Toujours autour de cette question de l’étiquette, Denise Lemieux porte son attention sur la redéfinition des codes entourant le choix des conjoints au début du XXe siècle. Ainsi, les fréquentations prémaritales entre Raoul Dandurand et Joséphine Marchand, tous deux issus du milieu bourgeois canadien-français, reflètent l’intériorisation par la future épouse des codes sociaux restrictifs typiques de l’époque victorienne. À l’opposé, Maude-Emmanuelle Lambert démontre qu’une jeune femme issue de la petite bourgeoisie rimouskoise peut enfreindre les codes vestimentaires qui prévalent dans ce milieu conservateur des années 1930-1945 et porter des pantalons, malgré l’opposition du clergé.
Les influences extérieures qui interagissent avec le milieu local peuvent aussi être observées dans le cas de la villégiature à caractère anglo-américain qui envahit la région de Charlevoix entre 1820 et 1920, tel que présenté par Annie Breton. Mais cette dialectique entre les modèles culturels traditionnels et les nouveaux modèles provenant de l’extérieur est analysée avec encore plus de profondeur par Marise Bachand dans le cas du réaménagement de l’espace domestique canadien hérité du Régime français, lequel subit l’influence incontournable de la façon britannique d’habiter un espace compartimenté et marqué par la distinction des rôles et des statuts au sein de la maisonnée.
Comme le rappelle Thierry Nootens, avant l’avènement de l’institutionnalisation de la vie économique par les grandes corporations au cours du XXe siècle, les relations d’affaires étaient basées sur un code de respectabilité, particulièrement dans les petites localités. La transgression de ce code par des propos calomnieux a mené à des poursuites, comme ce fut le cas dans le district judicaire de Trois-Rivières au cours de la seconde moitié du XIXe siècle.

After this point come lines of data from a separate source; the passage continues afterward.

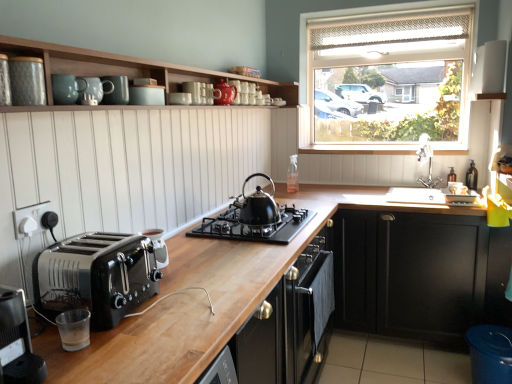 Locate an element on the screen. This screenshot has width=512, height=384. free point in front of black matte kettle at center is located at coordinates (249, 247). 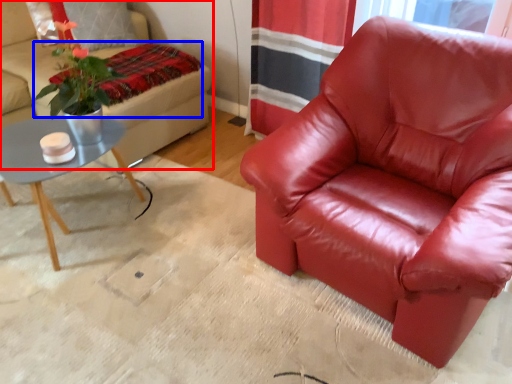 Question: Among these objects, which one is nearest to the camera, studio couch (highlighted by a red box) or blanket (highlighted by a blue box)?

Choices:
 (A) studio couch
 (B) blanket

Answer: (A) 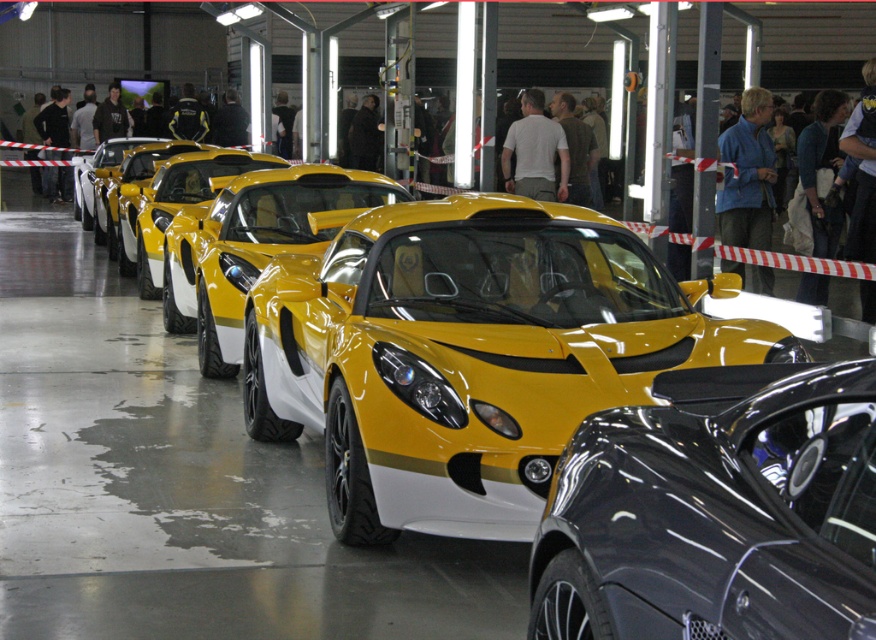 You are a delivery driver who needs to park a new car in the industrial space shown. The glossy black car at center and the yellow glossy sports car at center are already parked there. Which car should you avoid if you need to park a vehicle that is the same size as the yellow glossy sports car?

You should avoid parking near the glossy black car at center because it is smaller than the yellow glossy sports car at center, so there might be less space available compared to the area around the larger yellow car.

You are a photographer planning to take a photo of the yellow matte sports car at center and the yellow glossy sports car at center. You want to ensure that both cars are visible in the frame. Based on their positions, which car should you focus on first to include both in the shot?

You should focus on the yellow glossy sports car at center first because the yellow matte sports car at center is positioned to its right, allowing both to be captured in the frame when centered on the glossy one. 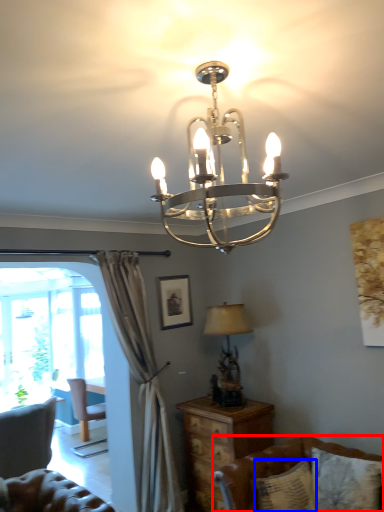 Question: Which object is closer to the camera taking this photo, studio couch (highlighted by a red box) or pillow (highlighted by a blue box)?

Choices:
 (A) studio couch
 (B) pillow

Answer: (A) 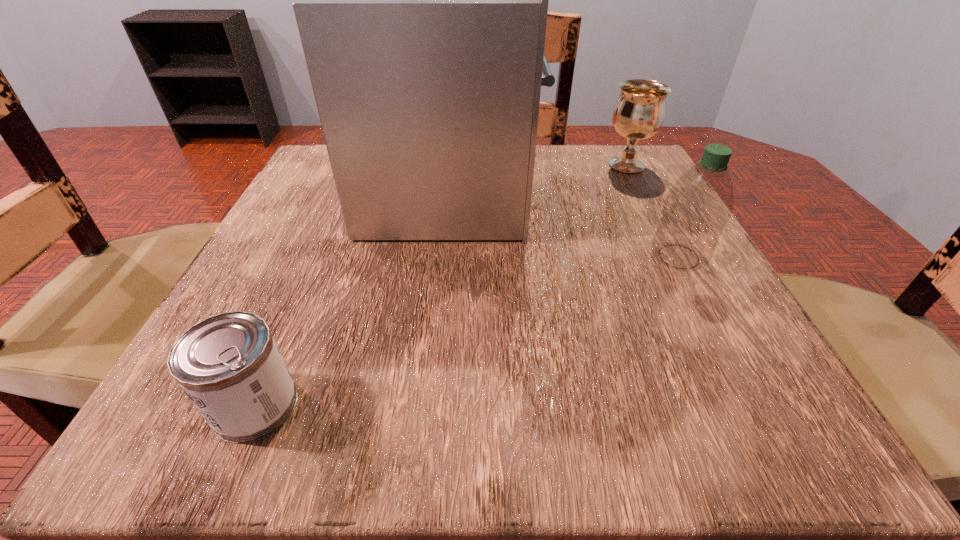 Identify the location of chalice at the far edge. (638, 114).

Where is `object positioned at the near edge`? object positioned at the near edge is located at coordinates (229, 365).

You are a GUI agent. You are given a task and a screenshot of the screen. Output one action in this format:
    pyautogui.click(x=<x>, y=<y>)
    Task: Click on the toaster oven that is at the left edge
    
    Given the screenshot: What is the action you would take?
    pyautogui.click(x=421, y=2)

This screenshot has height=540, width=960. In order to click on can that is at the left edge in this screenshot , I will do `click(229, 365)`.

The height and width of the screenshot is (540, 960). I want to click on water bottle present at the right edge, so click(x=697, y=207).

Locate an element on the screen. This screenshot has width=960, height=540. chalice that is at the right edge is located at coordinates (638, 114).

Where is `object located at the far left corner`? The height and width of the screenshot is (540, 960). object located at the far left corner is located at coordinates (421, 2).

In order to click on object that is at the near left corner in this screenshot , I will do `click(229, 365)`.

At what (x,y) coordinates should I click in order to perform the action: click on object positioned at the far right corner. Please return your answer as a coordinate pair (x, y). The image size is (960, 540). Looking at the image, I should click on (638, 114).

You are a GUI agent. You are given a task and a screenshot of the screen. Output one action in this format:
    pyautogui.click(x=<x>, y=<y>)
    Task: Click on the vacant position at the far edge of the desktop
    This screenshot has width=960, height=540.
    Given the screenshot: What is the action you would take?
    pyautogui.click(x=548, y=159) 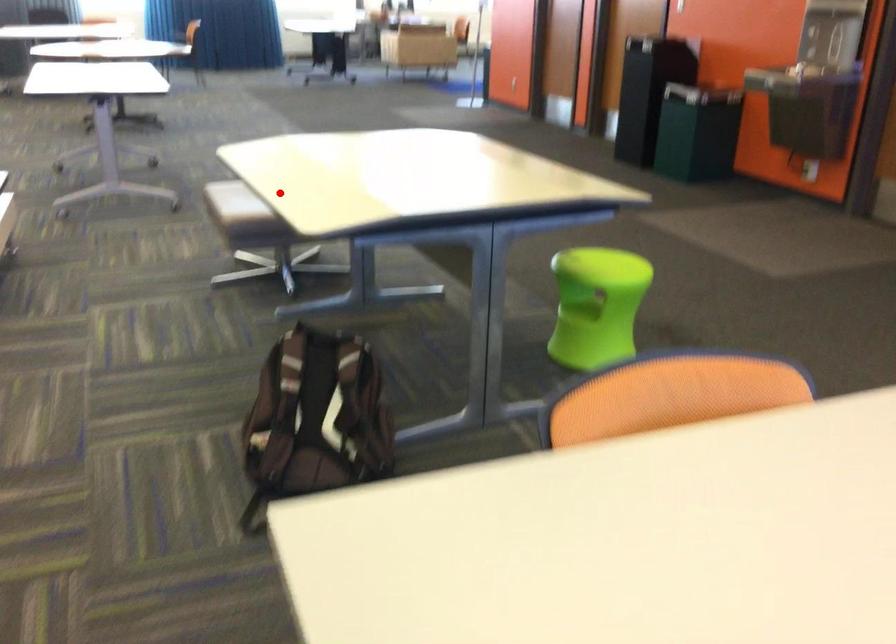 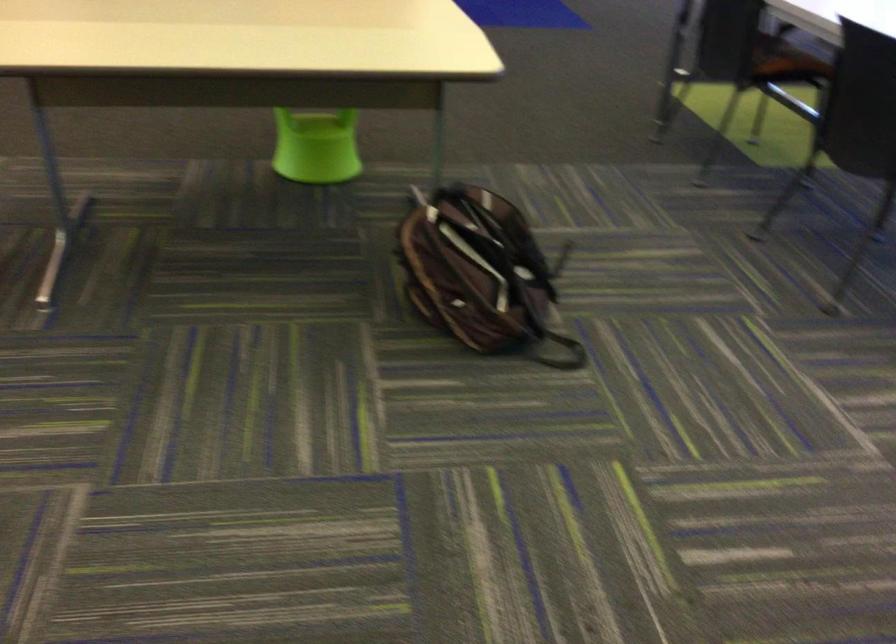 Question: I am providing you with two images of the same scene from different viewpoints. A red point is shown in image1. For the corresponding object point in image2, is it positioned nearer or farther from the camera?

Choices:
 (A) Nearer
 (B) Farther

Answer: (A) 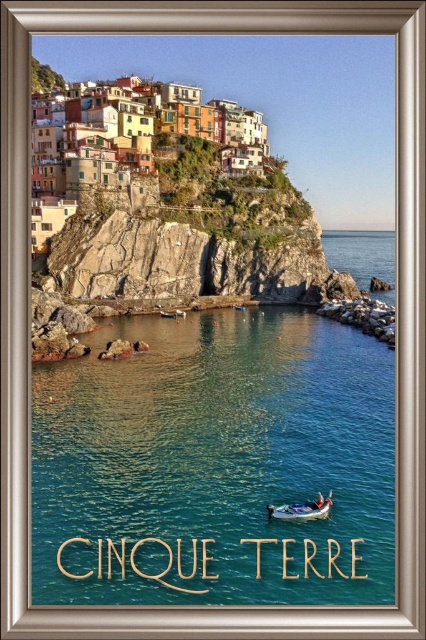 Question: Which point is farther from the camera taking this photo?

Choices:
 (A) [x=345, y=564]
 (B) [x=328, y=500]

Answer: (B)

Question: Does clear blue water at center appear under teal plastic boat at lower center?

Choices:
 (A) yes
 (B) no

Answer: (B)

Question: Among these objects, which one is nearest to the camera?

Choices:
 (A) teal plastic boat at lower center
 (B) clear blue water at center

Answer: (B)

Question: Considering the relative positions of clear blue water at center and teal plastic boat at lower center in the image provided, where is clear blue water at center located with respect to teal plastic boat at lower center?

Choices:
 (A) above
 (B) below

Answer: (A)

Question: Is the position of clear blue water at center more distant than that of teal plastic boat at lower center?

Choices:
 (A) yes
 (B) no

Answer: (B)

Question: Which point is farther to the camera?

Choices:
 (A) clear blue water at center
 (B) teal plastic boat at lower center

Answer: (B) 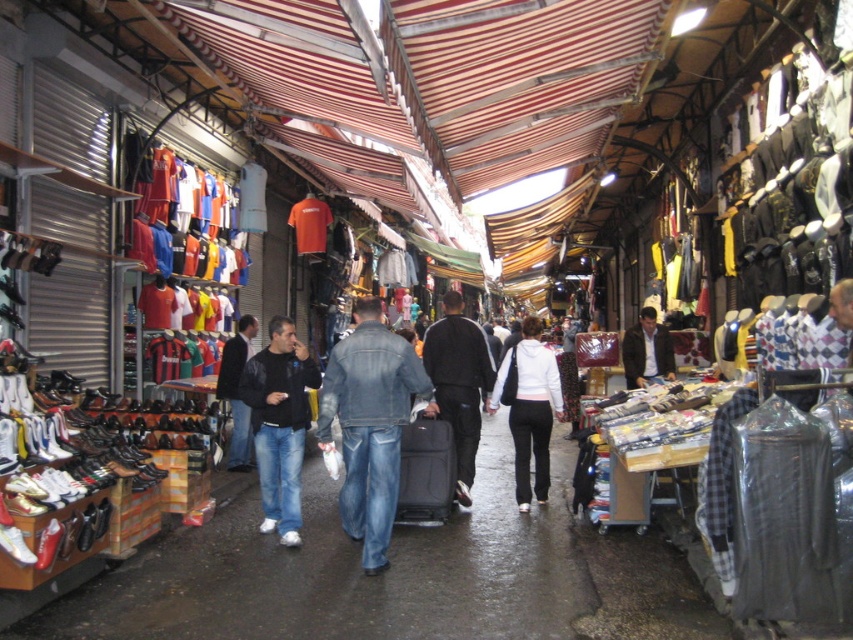 Is dark blue leather jacket at center bigger than dark brown leather jacket at center?

No, dark blue leather jacket at center is not bigger than dark brown leather jacket at center.

Between dark blue leather jacket at center and dark brown leather jacket at center, which one appears on the right side from the viewer's perspective?

→ Positioned to the right is dark brown leather jacket at center.

You are a GUI agent. You are given a task and a screenshot of the screen. Output one action in this format:
    pyautogui.click(x=<x>, y=<y>)
    Task: Click on the dark blue leather jacket at center
    This screenshot has width=853, height=640.
    Given the screenshot: What is the action you would take?
    pyautogui.click(x=236, y=392)

Looking at this image, who is more distant from viewer, (297,376) or (430,346)?

Point (430,346)

Locate an element on the screen. This screenshot has width=853, height=640. black leather jacket at center is located at coordinates (279, 422).

This screenshot has height=640, width=853. Identify the location of black leather jacket at center. (279, 422).

Locate an element on the screen. This screenshot has width=853, height=640. black leather jacket at center is located at coordinates (279, 422).

Looking at this image, between white fleece pants at center and dark brown leather jacket at center, which one appears on the right side from the viewer's perspective?

Positioned to the right is dark brown leather jacket at center.

Between white fleece pants at center and dark brown leather jacket at center, which one appears on the left side from the viewer's perspective?

white fleece pants at center

Describe the element at coordinates (529, 408) in the screenshot. I see `white fleece pants at center` at that location.

You are a GUI agent. You are given a task and a screenshot of the screen. Output one action in this format:
    pyautogui.click(x=<x>, y=<y>)
    Task: Click on the white fleece pants at center
    Image resolution: width=853 pixels, height=640 pixels.
    Given the screenshot: What is the action you would take?
    coord(529,408) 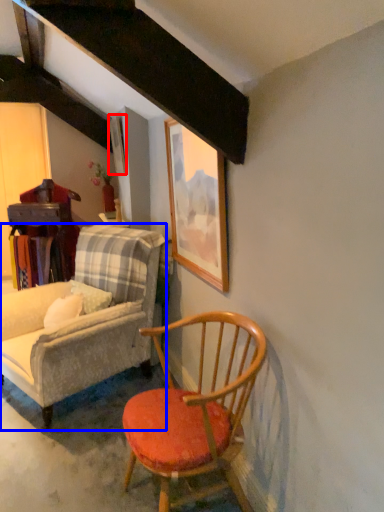 Question: Which point is further to the camera, picture frame (highlighted by a red box) or chair (highlighted by a blue box)?

Choices:
 (A) picture frame
 (B) chair

Answer: (A) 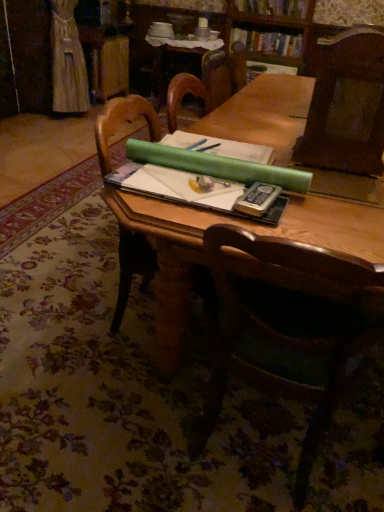 You are a GUI agent. You are given a task and a screenshot of the screen. Output one action in this format:
    pyautogui.click(x=<x>, y=<y>)
    Task: Click on the vacant area that lies to the right of hardcover book at center
    The image size is (384, 512).
    Given the screenshot: What is the action you would take?
    pyautogui.click(x=344, y=217) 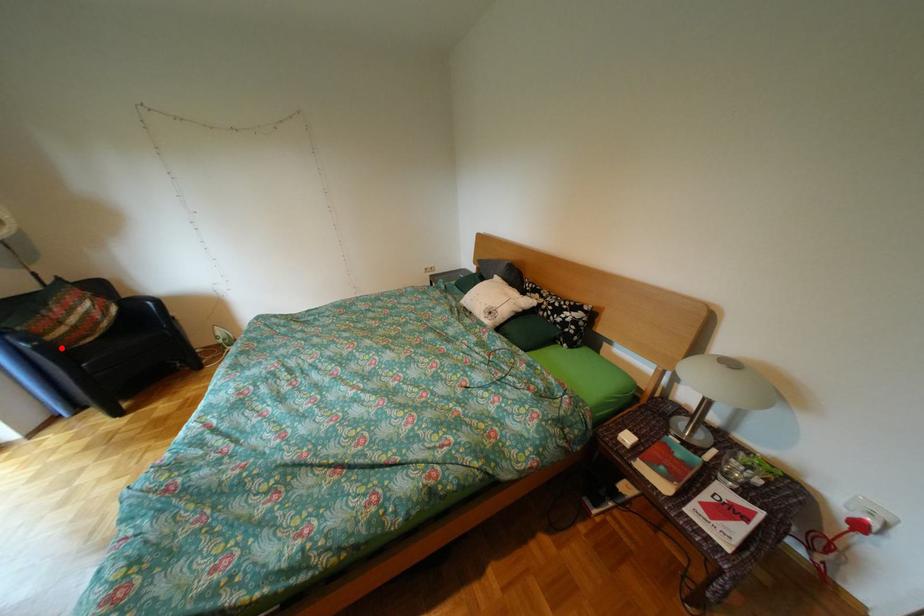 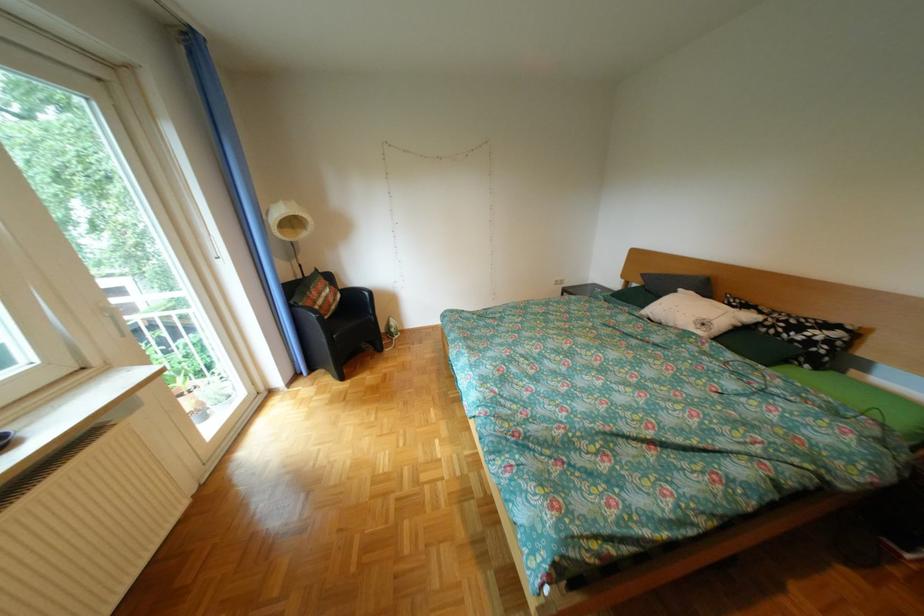 Question: I am providing you with two images of the same scene from different viewpoints. A red point is shown in image1. For the corresponding object point in image2, is it positioned nearer or farther from the camera?

Choices:
 (A) Nearer
 (B) Farther

Answer: (A) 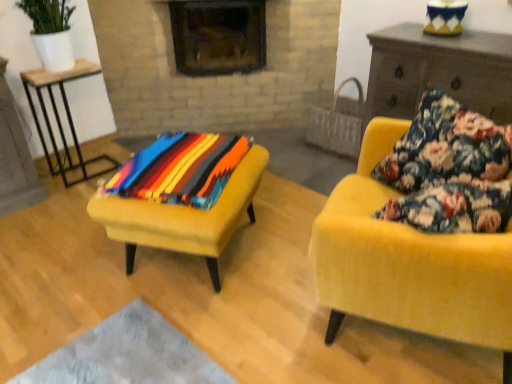 Question: Which is correct: velvet yellow armchair at right is inside velvet yellow stool at center, or outside of it?

Choices:
 (A) inside
 (B) outside

Answer: (B)

Question: In terms of width, does velvet yellow armchair at right look wider or thinner when compared to velvet yellow stool at center?

Choices:
 (A) thin
 (B) wide

Answer: (B)

Question: Considering the real-world distances, which object is farthest from the white ceramic pot at upper left?

Choices:
 (A) wooden table at left
 (B) multicolored woven blanket at center
 (C) floral fabric pillow at right
 (D) brick fireplace at upper center
 (E) wooden dresser at right

Answer: (C)

Question: Which of these objects is positioned farthest from the floral fabric pillow at right?

Choices:
 (A) woven straw picnic basket at center
 (B) wooden dresser at right
 (C) velvet yellow armchair at right
 (D) white ceramic pot at upper left
 (E) brick fireplace at upper center

Answer: (D) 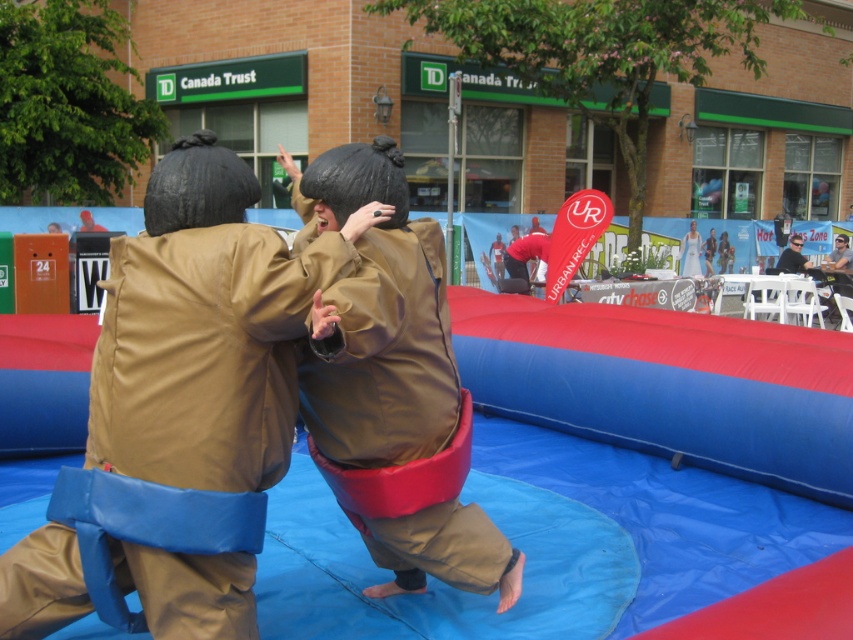 Which is more to the right, brown leather sumo at center or smooth black sunglasses at upper right?

From the viewer's perspective, smooth black sunglasses at upper right appears more on the right side.

Between brown leather sumo at center and smooth black sunglasses at upper right, which one has less height?

With less height is smooth black sunglasses at upper right.

Where is `brown leather sumo at center`? brown leather sumo at center is located at coordinates (206, 328).

Is brown matte sumo at center wider than smooth black sunglasses at upper right?

Yes.

Is brown matte sumo at center to the right of smooth black sunglasses at upper right from the viewer's perspective?

No, brown matte sumo at center is not to the right of smooth black sunglasses at upper right.

Which is in front, point (473, 547) or point (776, 266)?

Point (473, 547)

Where is `brown matte sumo at center`? brown matte sumo at center is located at coordinates (376, 321).

Is point (181, 220) more distant than point (335, 408)?

No, (181, 220) is in front of (335, 408).

Is point (132, 387) closer to viewer compared to point (384, 374)?

Yes, it is in front of point (384, 374).

What are the coordinates of `brown leather sumo at center` in the screenshot? It's located at (206, 328).

Image resolution: width=853 pixels, height=640 pixels. I want to click on brown leather sumo at center, so click(x=206, y=328). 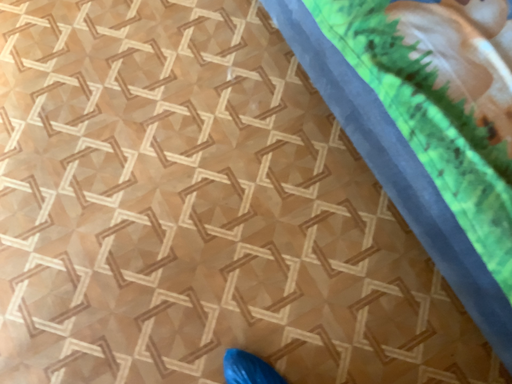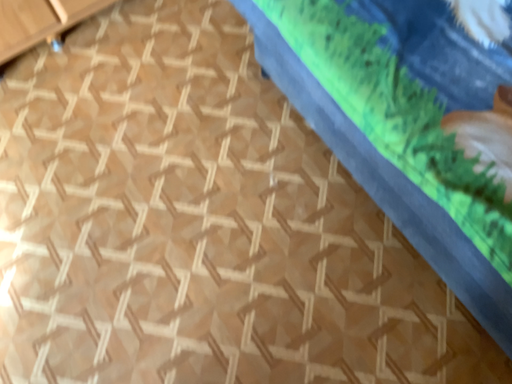 Question: Which way did the camera rotate in the video?

Choices:
 (A) rotated upward
 (B) rotated downward

Answer: (A) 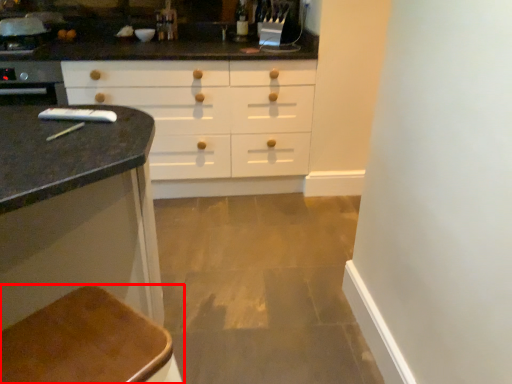 Question: From the image's perspective, where is furniture (annotated by the red box) located in relation to faucet in the image?

Choices:
 (A) above
 (B) below

Answer: (B)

La contribution d’Andréanne LeBrun est la seule de ce collectif qui aborde la question cruciale du rôle de l’école québécoise dans la promotion de l’éducation citoyenne. Son analyse novatrice porte sur les différents modèles citoyens proposés par les manuels et les programmes d’hygiène, de bienséance et de civisme dans les écoles secondaires entre 1943 et 1967.
Cet ouvrage collectif constitue assurément un apport neuf et substantiel sur un champ peu exploré de l’historiographie québécoise. L’exploration effectuée en fonction de différentes thématiques voisines et sur quelque trois siècles ouvre la porte à d’autres recherches, en attendant une synthèse plus générale sur l’histoire de la politesse au Québec. Il faut souligner l’effort de problématisation appuyé sur diverses théories à caractère sociologique, ainsi qu’un souci de méthode reposant sur des corpus documentaires bien analysés. Dans une telle entreprise de défrichage, certains angles sont nécessairement laissés dans l’ombre. C’est le cas du rôle historique de l’école catholique – incluant les collèges classiques et les couvents – dans la transmission des normes de politesse au Québec avant la Seconde Guerre mondiale.
Il faut souhaiter que ce premier ouvrage en suscite un autre impliquant historiens et sociologues et qui explorerait, cette fois, le bouleversement des normes de politesse au Québec depuis les années 1970 jusqu’au début du XXIe siècle. Les thématiques ne manquent pas : normes sociales et choc des cultures, culte du moi et valorisation de l’impolitesse, modèles sociaux inspirés de la société du spectacle, mondialisation et impact des médias sociaux, pour ne citer que quelques pistes.